THE RECORDS START

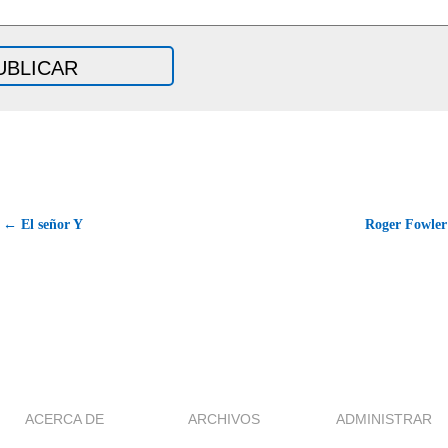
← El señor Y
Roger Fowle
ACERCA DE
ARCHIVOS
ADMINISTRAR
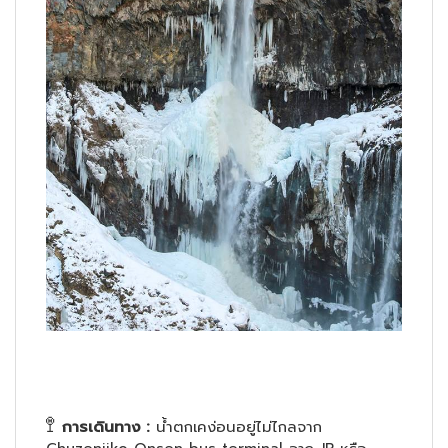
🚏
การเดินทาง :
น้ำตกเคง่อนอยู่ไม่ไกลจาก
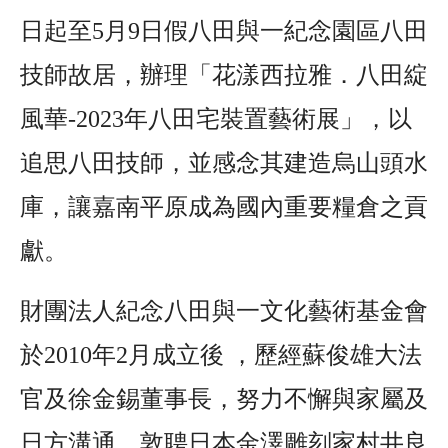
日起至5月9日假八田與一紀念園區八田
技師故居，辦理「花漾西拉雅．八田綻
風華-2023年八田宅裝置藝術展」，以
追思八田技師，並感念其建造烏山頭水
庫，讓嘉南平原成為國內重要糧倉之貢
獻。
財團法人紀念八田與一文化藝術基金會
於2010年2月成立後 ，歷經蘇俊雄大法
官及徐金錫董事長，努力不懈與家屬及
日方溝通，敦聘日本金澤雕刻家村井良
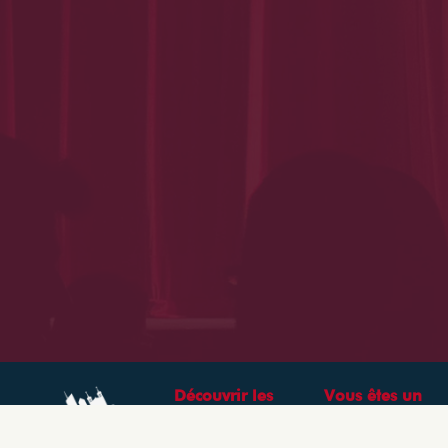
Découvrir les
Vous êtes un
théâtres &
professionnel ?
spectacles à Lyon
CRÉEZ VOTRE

THE RECORDS END
THE RECORDS START

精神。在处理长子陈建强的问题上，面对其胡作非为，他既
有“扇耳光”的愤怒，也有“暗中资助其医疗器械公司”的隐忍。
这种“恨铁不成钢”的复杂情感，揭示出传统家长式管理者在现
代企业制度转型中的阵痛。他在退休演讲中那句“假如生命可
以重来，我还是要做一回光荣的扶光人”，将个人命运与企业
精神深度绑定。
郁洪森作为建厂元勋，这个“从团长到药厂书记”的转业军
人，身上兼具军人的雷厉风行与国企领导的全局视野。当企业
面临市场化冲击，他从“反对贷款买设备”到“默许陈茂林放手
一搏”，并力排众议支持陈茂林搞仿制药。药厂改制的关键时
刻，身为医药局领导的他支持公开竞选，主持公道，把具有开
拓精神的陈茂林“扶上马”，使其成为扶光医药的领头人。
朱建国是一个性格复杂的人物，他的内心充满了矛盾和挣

THE RECORDS END

▸ EXERCISE PROMPT:
Starting at the line above that holds "刻，身为医药局领导的他支持公开竞选，主持公道，把具有开" and ending at the line that holds "朱建国是一个性格复杂的人物，他的内心充满了矛盾和挣", transcribe each line exactly and include no other lines.

▸ RESPONSE AREA:
刻，身为医药局领导的他支持公开竞选，主持公道，把具有开
拓精神的陈茂林“扶上马”，使其成为扶光医药的领头人。
朱建国是一个性格复杂的人物，他的内心充满了矛盾和挣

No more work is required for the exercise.